§ **WHAT THE TASK ASKS**: Search through the entries for the word "effet" and copy every line that has it.

§ **SOURCE MATERIAL**:
_ _ _

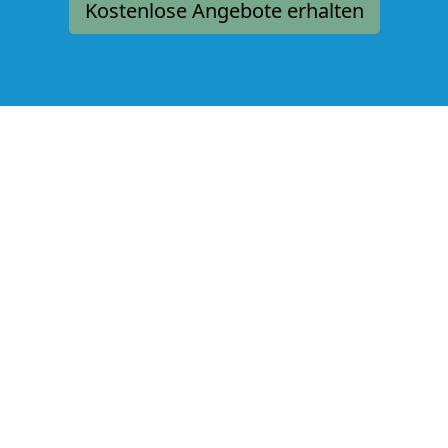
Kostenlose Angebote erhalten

_ _ _

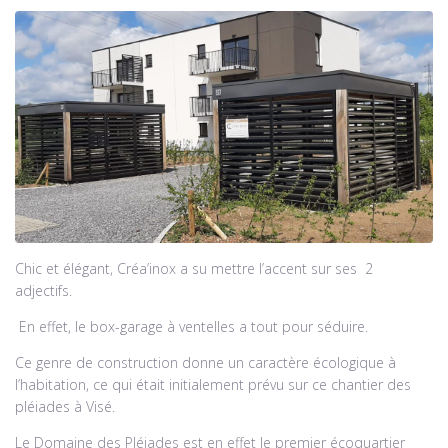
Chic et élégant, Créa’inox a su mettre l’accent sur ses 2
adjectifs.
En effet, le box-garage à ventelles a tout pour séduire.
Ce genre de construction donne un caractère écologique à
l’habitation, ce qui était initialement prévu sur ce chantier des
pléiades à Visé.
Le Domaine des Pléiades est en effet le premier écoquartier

_ _ _

§ **ANSWER SECTION**:
En effet, le box-garage à ventelles a tout pour séduire.
Le Domaine des Pléiades est en effet le premier écoquartier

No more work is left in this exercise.